Lower levels of skin microbiota diversification
As described in this article, human skin is covered with 1,000 billion micro-organisms - better known as the skin microbiota.
This community of micro-organisms includes several species of bacteria, with a predominance of one species : Staphylococcus epidermidis. This bacterium has a protective effect on the future development of atopic dermatitis: when it is present in sufficient numbers it offers some protection against a flare-up. A different bacterium is seen during flare-ups: Staphylococcus aureus.
The bacterial diversity of the skin microbiota is lower in individuals with atopic dermatitis. A different bacterium is seen during flare-ups: Staphylococcus aureus. This over-representation appears to be linked to a reduction in the stratum corneum of the amount of defence protein s: defensins.
There are many consequences of this over-representation of Staphylococcus aureus:
- significant stimulation of the immune system
- local inflammation
- an impaired skin barrier as a result of damage to the stratum corneum
When the flare-up settles down and a clear period begins, bacterial re-diversification is observed, with a reduction in Staphylococcus aureus.
These clear periods can be initiated by topical, corticosteroid-based treatments.
Links with intestinal dysbiosis
In addition to detecting a reduction in the diversity of the skin microbiota in children with atopic dermatitis, studies have revealed that at-risk neonates have a less well diversified intestinal microbiota. A cause-and-effect process has been suggested, since this intestinal dysbiosis precedes the onset of atopic dermatitis.
The use of probiotics and prebiotics to effect changes to the microbiota is thus a new treatment and prevention approach for atopic dermatitis.
Treatment and prevention of atopic dermatitis
During a flare-up of atopic dermatitis, a topical application of corticosteroids reduces the inflammation and the proliferation of Staphylococcus aureus.
To complement these effects, the application of emollients restores the skin barrier and helps to reduce inflammation.

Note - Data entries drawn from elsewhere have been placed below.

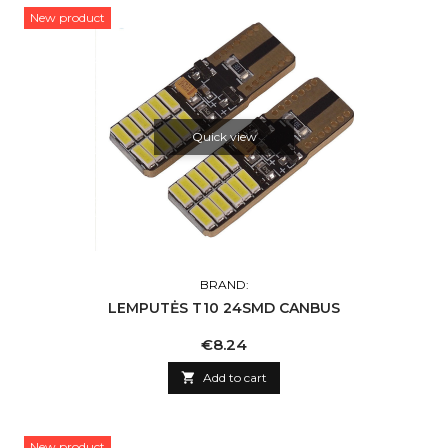
New product
Quick view
BRAND:
LEMPUTĖS T10 24SMD CANBUS
Price
€8.24

Add to cart
New product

Probiotics for atopic skin
- Taken orally
A number of studies4 have shown that taking probiotics (live bacteria) is effective in preventing the onset of atopic dermatitis. Pregnant women can take probiotics orally starting from the last trimester, and the infant can take them after just a few months of its life5. Oral probiotics enhance the intestinal microbiota, and thus prevent the development of atopic dermatitis.
- Applied to the skin
The application of emollients restores the skin barrier and helps to reduce inflammation
The application of emollients containing fragments of probiotics, and prebiotics (substrates that promote the growth of bacteria) restores the skin barrier and maintains the balance of the skin microbiota. Their application, combined with corticosteroids, reduces the urge to scratch and the itchiness. As a preventive therapy, they act as protectors of the integrity of the skin barrier.
It is advisable to consult your prescribing doctor and/or pharmacist to get the best advice about the ideal combination of probiotics and prebiotics you can take to treat and prevent atopic dermatitis.